>>
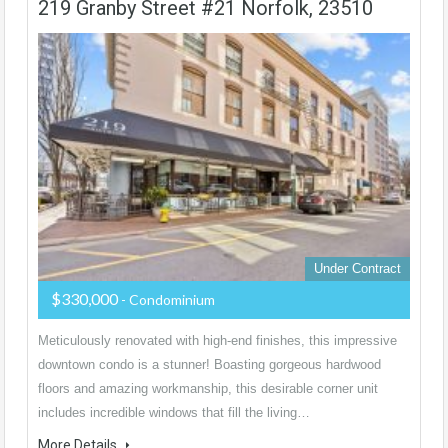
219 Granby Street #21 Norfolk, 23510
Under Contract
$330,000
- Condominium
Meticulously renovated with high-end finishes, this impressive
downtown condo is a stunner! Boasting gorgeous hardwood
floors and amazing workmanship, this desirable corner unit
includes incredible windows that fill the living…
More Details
<<
>>
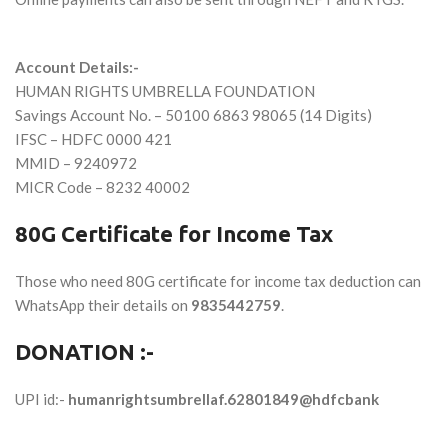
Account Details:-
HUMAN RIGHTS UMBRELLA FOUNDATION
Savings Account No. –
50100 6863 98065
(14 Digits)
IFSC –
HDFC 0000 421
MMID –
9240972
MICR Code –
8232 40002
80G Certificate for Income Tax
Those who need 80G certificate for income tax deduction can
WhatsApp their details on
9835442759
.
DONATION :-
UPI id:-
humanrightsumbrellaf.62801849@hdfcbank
<<
Task prompt:
Write down, word for word, the lines above from the one containing "219 Granby Street #21 Norfolk, 23510" through the one containing "More Details", both ends included.

Your solution:
219 Granby Street #21 Norfolk, 23510
Under Contract
$330,000
- Condominium
Meticulously renovated with high-end finishes, this impressive
downtown condo is a stunner! Boasting gorgeous hardwood
floors and amazing workmanship, this desirable corner unit
includes incredible windows that fill the living…
More Details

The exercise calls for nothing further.